|Title||Experimental subseasonal-to-seasonal (S2S) forecasting of atmospheric rivers over the western United States|
|Publication Type||Journal Article|
|Year of Publication||2019|
|Authors||DeFlorio M.J, Waliser D.E, Ralph FM, Guan B., Goodman A., Gibson P.B, Asharaf S., L. Monache D, Zhang Z.H, Subramanian AC, Vitart F., Lin H., Kumar A.|
|Type of Article||Article|
|Keywords||area; coast; impacts; intensity; Meteorology & Atmospheric Sciences; MJO; precipitation; prediction; satellite; scale; strength|
A multimodel evaluation of subseasonal-to-seasonal (S2S) hindcast skill of atmospheric rivers (ARs) out to 4-week lead over the western United States is presented for three operational hindcast systems: European Centre for Medium-Range Weather Forecasts (ECMWF; Europe), National Centers for Environmental Prediction (NCEP; U.S.), and Environment and Canada Climate Change (ECCC; Canada).
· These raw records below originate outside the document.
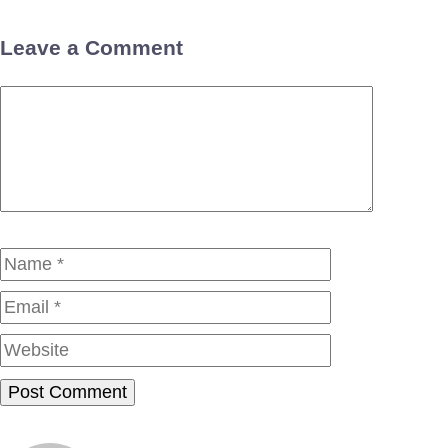
Leave a Comment
Comment
Name
Email
Website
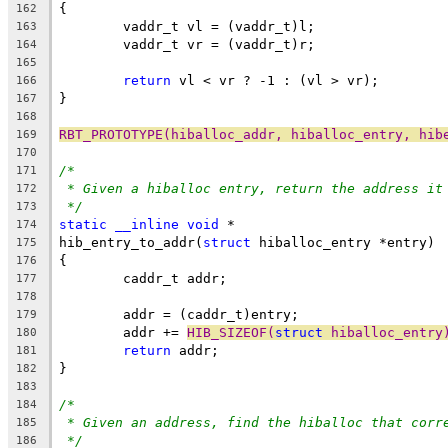
{
162
	vaddr_t vl = (vaddr_t)l;
163
	vaddr_t vr = (vaddr_t)r;
164
165
return
 vl < vr ? -1 : (vl > vr);
166
}
167
168
RBT_PROTOTYPE(hiballoc_addr, hiballoc_entry, hib
169
170
/*
171
* Given a hiballoc entry, return the address it
172
*/
173
static
__inline
void
 *
174
hib_entry_to_addr(
struct
 hiballoc_entry *entry)
175
{
176
	caddr_t addr;
177
178
	addr = (caddr_t)entry;
179
	addr += 
HIB_SIZEOF(
struct
 hiballoc_entry
180
return
 addr;
181
}
182
183
/*
184
* Given an address, find the hiballoc that corr
185
*/
186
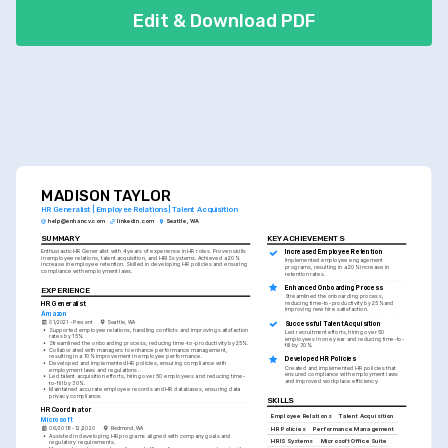
Edit & Download PDF
MADISON TAYLOR
HR Generalist | Employee Relations | Talent Acquisition
help@enhancv.com
linkedin.com
Seattle, WA
SUMMARY
KEY ACHIEVEMENTS
Enthusiastic HR Generalist with 4 years of experience in HR roles. Proven skills 
Increased Employee Retention
in employee relations, talent acquisition, and HRIS systems. Achieved a 20% 
Implemented employee engagement 
increase in employee retention. Skilled in developing HR policies and ensuring 
programs, resulting in a 20% increase in 
compliance with employment laws.
retention rates.
Enhanced Onboarding Process
EXPERIENCE
Streamlined the onboarding process, 
reducing time-to-productivity by 25% and 
HR Generalist
improving new hire satisfaction.
Amazon
01/2021 - Present
Seattle, WA
Successful Talent Acquisition
•
Supported employee relations, handling conflicts and improving satisfaction 
Led recruitment efforts, hiring over 50 
rates by 15%.
employees in one year and reducing time-to-
•
Streamlined the onboarding process, reducing time-to-productivity by 25%.
fill by 30%.
•
Collaborated with managers to enhance performance management, 
resulting in a 10% improvement in employee performance.
Developed HR Policies
•
Developed and implemented HR policies, ensuring compliance with 
Created and implemented HR policies that 
employment laws and regulations.
ensured compliance with employment laws 
•
Led talent acquisition efforts, hiring over 50 employees and reducing time-
and improved workplace efficiency.
to-fill by 30%.
•
Maintained accurate employee records and HR databases, ensuring data 
privacy compliance.
SKILLS
HR Coordinator
Employee Relations
Talent Acquisition
Microsoft
06/2018 - 12/2020
Redmond, WA
HR Policies
Performance Management
•
Assisted in developing HR programs aligned with company goals and 
HRIS Systems
Microsoft Office Suite
regulatory requirements.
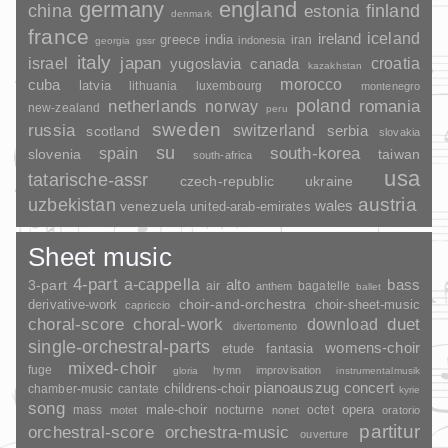
germany
england
china
finland
estonia
denmark
france
ireland
iceland
greece
india
indonesia
iran
georgia
gssr
italy
japan
croatia
israel
yugoslavia
canada
kazakhstan
morocco
cuba
latvia
lithuania
luxembourg
montenegro
poland
romania
netherlands
norway
new-zealand
peru
sweden
russia
switzerland
serbia
scotland
slovakia
su
spain
south-korea
slovenia
taiwan
south-africa
usa
tatarische-assr
czech-republic
ukraine
uzbekistan
austria
wales
venezuela
united-arab-emirates
Sheet music
4-part
a-cappella
3-part
alto
bass
air
bagatelle
anthem
ballet
choir-and-orchestra
choir-sheet-music
derivative-work
capriccio
duet
choral-score
choral-work
download
divertomento
single-orchestral-parts
womens-choir
fantasia
etude
mixed-choir
fuge
hymn
improvisation
gloria
instrumentalmusik
pianoauszug
concert
childrens-choir
chamber-music
cantate
kyrie
song
opera
mass
male-choir
nocturne
octet
motet
nonet
oratorio
partitur
orchestral-score
orchestra-music
ouverture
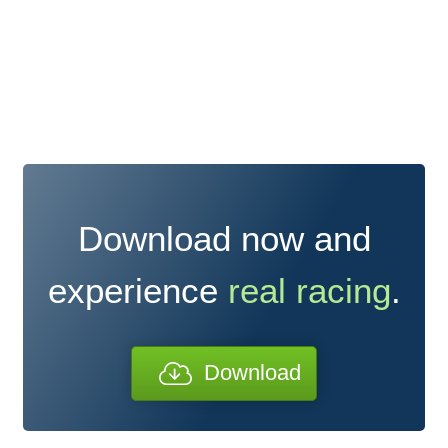
Download now and
experience
real racing
.
Download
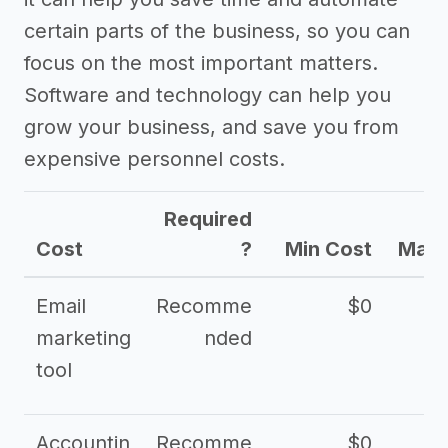
certain parts of the business, so you can
focus on the most important matters.
Software and technology can help you
grow your business, and save you from
expensive personnel costs.
Required
Cost
?
Min Cost
Max 
Email
Recomme
$0
marketing
nded
tool
Accountin
Recomme
$0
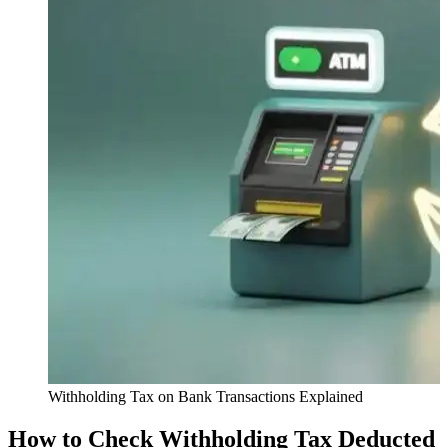
Withholding Tax on Bank Transactions Explained
How to Check Withholding Tax Deducted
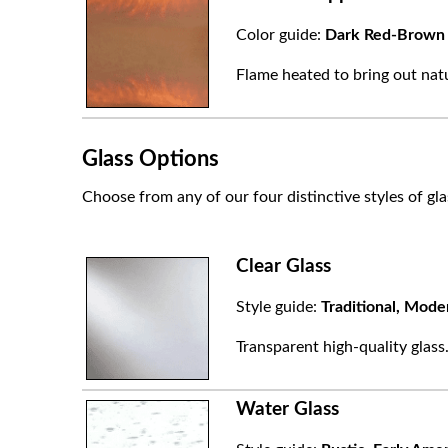
Color guide:
Dark Red-Brown
Flame heated to bring out natu
Glass Options
Choose from any of our four distinctive styles of gla
Clear Glass
Style guide:
Traditional, Mode
Transparent high-quality glass
Water Glass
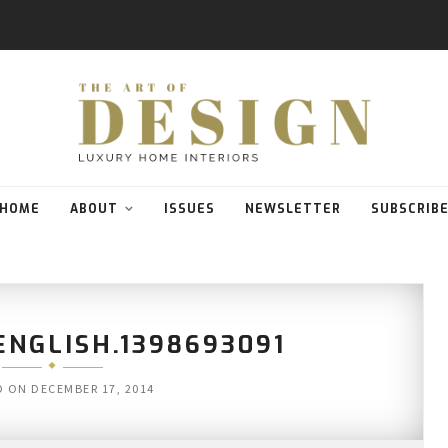
HOME
ABOUT
ISSUES
NEWSLETTER
SUBSCRIB
NGLISH.1398693091
D ON
DECEMBER 17, 2014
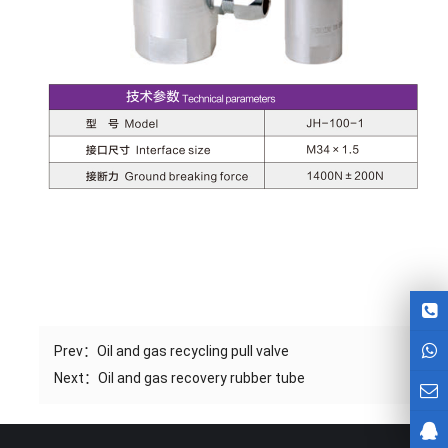
Prev：
Oil and gas recycling pull valve
Next：
Oil and gas recovery rubber tube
Ensemble mean biases and Brier Skill Scores are examined for no, moderate, and high levels of AR activity (0, 1-2, and 3-7 AR days/week, respectively). All hindcast systems are more skillful in predicting no and high AR activity relative to moderate activity. There are isolated regions of skill at week-3 over 150-125 degrees W, 25-35 degrees N for the no and high AR activity levels, with larger magnitude and spatial extent of the skill in ECMWF and ECCC compared to NCEP. The spatial pattern of this skill suggests that for high AR activity, a southwest-to-northeast orientation is more predictable at subseasonal lead times than other orientations, and for no AR activity, more skill exists in the subtropical North Pacific, upstream of central and southern California. AR hindcast skill along the western U.S. is most strongly increased in hindcasts initialized during MaddenJulian Oscillation (MJO) Phases 1 and 8, and hindcast skill is substantially decreased over California in hindcasts initialized during MJO Phase 4. Skill modulations in the ECMWF hindcast system conditioned on El Nino-Southern Oscillation phase are weaker than those conditioned on particular MJO phases. This work provides hindcast skill benchmarks and uncertainty quantification for experimental real-time forecasts of AR activity during winters 2019-2021 as part of the S2S Prediction Project Real-time Pilot Initiative in collaboration with the California Department of Water Resources.